---- Records
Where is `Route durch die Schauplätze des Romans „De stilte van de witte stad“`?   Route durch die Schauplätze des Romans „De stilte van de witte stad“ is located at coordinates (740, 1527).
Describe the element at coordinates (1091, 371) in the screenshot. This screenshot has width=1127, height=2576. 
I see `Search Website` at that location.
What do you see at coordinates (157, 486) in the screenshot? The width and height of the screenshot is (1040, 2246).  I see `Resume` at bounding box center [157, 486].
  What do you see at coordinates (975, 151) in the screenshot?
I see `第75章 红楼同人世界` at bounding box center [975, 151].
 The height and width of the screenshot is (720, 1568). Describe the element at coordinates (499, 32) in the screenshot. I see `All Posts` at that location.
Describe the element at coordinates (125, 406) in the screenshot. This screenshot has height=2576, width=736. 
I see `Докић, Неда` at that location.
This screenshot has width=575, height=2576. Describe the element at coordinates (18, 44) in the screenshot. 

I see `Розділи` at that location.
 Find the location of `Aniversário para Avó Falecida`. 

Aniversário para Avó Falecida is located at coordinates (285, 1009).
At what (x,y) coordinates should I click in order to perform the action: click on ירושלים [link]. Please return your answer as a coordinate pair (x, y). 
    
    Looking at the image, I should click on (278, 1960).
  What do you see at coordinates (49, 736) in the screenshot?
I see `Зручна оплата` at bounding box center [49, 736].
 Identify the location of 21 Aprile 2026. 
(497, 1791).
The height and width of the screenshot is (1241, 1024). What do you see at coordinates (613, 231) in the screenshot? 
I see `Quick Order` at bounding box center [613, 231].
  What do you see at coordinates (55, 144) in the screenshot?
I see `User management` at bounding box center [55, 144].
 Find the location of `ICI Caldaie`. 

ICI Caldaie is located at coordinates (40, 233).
--------
Your task: The expected answer is the lines from the one containing "At what (x,y)" through the end of the material, reproduced exactly with both ends kept.

Your response:
At what (x,y) coordinates should I click in order to perform the action: click on ירושלים [link]. Please return your answer as a coordinate pair (x, y). 
    
    Looking at the image, I should click on (278, 1960).
  What do you see at coordinates (49, 736) in the screenshot?
I see `Зручна оплата` at bounding box center [49, 736].
 Identify the location of 21 Aprile 2026. 
(497, 1791).
The height and width of the screenshot is (1241, 1024). What do you see at coordinates (613, 231) in the screenshot? 
I see `Quick Order` at bounding box center [613, 231].
  What do you see at coordinates (55, 144) in the screenshot?
I see `User management` at bounding box center [55, 144].
 Find the location of `ICI Caldaie`. 

ICI Caldaie is located at coordinates (40, 233).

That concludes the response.